YOUR TASK> Which lines hold the string "зарядное"? Copy each of them from the material below.

[DATA FOR THIS TASK Boundary: Start]

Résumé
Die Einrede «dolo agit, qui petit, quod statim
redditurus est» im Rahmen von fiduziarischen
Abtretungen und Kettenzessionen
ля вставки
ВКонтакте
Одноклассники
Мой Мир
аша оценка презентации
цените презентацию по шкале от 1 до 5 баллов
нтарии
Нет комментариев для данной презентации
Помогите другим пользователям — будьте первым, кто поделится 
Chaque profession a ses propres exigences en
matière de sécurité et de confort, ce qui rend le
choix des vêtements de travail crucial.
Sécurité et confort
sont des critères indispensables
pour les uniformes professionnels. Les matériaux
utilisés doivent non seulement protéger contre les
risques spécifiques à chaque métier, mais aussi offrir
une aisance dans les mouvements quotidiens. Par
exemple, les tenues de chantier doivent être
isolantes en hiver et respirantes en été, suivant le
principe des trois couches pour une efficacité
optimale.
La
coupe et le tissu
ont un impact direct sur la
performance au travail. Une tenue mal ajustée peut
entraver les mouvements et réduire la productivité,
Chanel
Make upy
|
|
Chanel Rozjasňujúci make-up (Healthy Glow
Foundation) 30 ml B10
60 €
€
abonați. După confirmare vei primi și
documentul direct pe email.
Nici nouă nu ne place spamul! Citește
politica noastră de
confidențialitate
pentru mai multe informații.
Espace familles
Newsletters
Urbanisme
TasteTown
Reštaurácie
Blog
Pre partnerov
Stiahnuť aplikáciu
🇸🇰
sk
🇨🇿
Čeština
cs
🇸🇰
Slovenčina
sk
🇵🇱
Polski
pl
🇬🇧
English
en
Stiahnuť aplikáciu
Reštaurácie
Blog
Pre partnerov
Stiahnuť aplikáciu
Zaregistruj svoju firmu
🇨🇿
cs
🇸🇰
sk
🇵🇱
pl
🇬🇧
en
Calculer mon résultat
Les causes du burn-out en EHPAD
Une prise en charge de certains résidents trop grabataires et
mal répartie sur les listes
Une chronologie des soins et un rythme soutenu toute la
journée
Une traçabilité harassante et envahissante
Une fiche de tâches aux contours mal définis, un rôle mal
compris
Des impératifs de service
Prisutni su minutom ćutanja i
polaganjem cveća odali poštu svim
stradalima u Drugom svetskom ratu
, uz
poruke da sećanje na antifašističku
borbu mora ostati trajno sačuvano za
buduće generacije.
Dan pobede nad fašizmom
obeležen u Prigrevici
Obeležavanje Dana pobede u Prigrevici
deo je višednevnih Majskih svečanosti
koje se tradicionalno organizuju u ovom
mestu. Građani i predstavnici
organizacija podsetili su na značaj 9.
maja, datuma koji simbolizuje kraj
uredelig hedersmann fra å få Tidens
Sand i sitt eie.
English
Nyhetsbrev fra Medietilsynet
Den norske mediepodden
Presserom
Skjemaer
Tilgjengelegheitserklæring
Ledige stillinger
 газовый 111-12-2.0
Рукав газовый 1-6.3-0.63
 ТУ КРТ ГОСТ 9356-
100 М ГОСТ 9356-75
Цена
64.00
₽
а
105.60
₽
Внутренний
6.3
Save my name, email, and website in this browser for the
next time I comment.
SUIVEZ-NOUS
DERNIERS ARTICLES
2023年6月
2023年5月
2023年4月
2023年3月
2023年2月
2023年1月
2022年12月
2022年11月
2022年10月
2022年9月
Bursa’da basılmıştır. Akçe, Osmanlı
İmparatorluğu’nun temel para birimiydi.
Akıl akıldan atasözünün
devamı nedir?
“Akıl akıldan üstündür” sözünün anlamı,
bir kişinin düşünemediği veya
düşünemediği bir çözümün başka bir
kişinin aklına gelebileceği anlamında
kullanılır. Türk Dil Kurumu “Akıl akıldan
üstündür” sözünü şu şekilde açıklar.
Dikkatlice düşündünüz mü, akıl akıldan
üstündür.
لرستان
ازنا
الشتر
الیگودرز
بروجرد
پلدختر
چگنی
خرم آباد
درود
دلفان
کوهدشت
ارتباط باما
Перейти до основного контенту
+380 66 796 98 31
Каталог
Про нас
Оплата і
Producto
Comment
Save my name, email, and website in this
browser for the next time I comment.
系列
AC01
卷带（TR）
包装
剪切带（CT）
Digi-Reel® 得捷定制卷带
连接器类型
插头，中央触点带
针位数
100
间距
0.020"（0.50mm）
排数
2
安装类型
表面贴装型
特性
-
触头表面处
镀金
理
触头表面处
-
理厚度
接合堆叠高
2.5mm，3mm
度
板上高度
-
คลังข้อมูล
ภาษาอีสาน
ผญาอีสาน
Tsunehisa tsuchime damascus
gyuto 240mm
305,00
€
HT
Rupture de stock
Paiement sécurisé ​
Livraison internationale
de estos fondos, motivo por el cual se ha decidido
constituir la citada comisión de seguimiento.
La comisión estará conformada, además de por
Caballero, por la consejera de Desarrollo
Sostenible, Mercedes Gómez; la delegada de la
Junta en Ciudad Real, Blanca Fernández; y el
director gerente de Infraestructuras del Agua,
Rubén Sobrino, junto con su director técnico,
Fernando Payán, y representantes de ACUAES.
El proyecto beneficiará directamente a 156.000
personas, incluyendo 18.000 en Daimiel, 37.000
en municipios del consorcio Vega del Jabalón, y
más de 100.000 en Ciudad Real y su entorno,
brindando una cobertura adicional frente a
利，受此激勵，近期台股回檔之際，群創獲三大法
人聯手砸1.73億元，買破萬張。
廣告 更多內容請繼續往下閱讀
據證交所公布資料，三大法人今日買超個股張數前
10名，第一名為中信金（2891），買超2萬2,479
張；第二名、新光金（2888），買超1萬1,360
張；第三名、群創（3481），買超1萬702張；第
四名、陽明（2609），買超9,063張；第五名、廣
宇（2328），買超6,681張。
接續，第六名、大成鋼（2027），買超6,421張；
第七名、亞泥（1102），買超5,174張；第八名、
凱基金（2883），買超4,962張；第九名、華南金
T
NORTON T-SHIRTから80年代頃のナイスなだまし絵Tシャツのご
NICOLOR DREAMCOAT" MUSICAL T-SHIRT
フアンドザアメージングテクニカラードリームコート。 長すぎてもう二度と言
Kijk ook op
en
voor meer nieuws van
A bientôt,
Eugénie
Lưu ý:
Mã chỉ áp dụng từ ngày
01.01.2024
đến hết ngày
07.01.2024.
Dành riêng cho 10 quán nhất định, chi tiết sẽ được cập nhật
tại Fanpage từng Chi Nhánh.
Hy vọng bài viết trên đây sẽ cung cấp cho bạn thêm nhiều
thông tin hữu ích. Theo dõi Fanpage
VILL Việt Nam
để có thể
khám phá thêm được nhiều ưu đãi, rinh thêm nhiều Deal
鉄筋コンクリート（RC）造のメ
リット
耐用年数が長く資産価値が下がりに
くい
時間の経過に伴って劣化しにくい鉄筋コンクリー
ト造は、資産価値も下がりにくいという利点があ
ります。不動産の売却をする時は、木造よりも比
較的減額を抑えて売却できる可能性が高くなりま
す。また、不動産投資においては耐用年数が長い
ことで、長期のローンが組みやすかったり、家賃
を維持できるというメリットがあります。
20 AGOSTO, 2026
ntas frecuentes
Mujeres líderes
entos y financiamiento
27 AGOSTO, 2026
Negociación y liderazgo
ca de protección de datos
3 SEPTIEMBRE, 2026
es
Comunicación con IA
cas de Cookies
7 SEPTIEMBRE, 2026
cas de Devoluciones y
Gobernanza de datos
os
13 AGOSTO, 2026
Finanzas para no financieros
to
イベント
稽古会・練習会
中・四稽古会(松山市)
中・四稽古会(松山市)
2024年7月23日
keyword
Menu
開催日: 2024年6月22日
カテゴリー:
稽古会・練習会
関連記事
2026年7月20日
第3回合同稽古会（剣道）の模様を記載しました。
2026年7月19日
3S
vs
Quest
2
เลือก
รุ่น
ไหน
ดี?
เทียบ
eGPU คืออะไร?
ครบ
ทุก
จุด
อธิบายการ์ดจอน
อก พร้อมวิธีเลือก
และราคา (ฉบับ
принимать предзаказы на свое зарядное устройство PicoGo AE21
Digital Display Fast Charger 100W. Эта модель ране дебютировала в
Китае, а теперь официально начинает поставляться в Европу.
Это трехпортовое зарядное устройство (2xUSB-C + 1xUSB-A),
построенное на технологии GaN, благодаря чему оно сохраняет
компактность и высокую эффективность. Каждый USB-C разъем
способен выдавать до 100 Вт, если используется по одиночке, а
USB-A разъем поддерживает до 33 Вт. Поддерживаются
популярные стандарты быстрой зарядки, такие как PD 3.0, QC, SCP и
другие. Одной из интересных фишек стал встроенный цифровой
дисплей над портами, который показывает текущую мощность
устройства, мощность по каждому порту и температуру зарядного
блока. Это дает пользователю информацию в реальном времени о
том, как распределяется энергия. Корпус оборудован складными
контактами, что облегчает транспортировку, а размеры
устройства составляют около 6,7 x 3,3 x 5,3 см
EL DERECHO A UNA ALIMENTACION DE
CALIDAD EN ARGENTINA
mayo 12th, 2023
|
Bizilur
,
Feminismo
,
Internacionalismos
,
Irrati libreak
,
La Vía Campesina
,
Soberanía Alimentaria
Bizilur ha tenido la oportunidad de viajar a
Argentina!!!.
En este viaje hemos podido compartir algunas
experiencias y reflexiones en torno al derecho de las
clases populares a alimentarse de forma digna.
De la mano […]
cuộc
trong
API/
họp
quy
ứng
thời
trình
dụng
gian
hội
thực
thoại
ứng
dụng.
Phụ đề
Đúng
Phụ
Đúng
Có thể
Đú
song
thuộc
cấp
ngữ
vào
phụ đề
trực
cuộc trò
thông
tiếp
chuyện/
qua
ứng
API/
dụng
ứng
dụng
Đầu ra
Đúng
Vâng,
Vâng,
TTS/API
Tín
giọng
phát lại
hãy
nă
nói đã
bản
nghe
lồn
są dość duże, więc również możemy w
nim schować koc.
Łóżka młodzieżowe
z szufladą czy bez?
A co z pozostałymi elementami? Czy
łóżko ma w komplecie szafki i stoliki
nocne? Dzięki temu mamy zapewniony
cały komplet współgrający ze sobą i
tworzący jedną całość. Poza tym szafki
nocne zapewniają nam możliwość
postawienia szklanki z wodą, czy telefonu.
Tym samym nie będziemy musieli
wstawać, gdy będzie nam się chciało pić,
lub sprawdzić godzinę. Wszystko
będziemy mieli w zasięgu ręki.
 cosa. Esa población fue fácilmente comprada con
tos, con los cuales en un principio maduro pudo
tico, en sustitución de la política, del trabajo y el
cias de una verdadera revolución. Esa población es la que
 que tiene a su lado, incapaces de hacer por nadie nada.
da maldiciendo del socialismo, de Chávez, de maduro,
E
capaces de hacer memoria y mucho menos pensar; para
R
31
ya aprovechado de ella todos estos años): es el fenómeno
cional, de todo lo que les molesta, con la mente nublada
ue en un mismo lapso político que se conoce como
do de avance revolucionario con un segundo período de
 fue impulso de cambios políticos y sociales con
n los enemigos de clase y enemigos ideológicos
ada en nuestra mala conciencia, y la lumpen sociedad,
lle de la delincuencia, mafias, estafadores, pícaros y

[DATA FOR THIS TASK Boundary: End]

TASK OUTPUT>
принимать предзаказы на свое зарядное устройство PicoGo AE21
Это трехпортовое зарядное устройство (2xUSB-C + 1xUSB-A),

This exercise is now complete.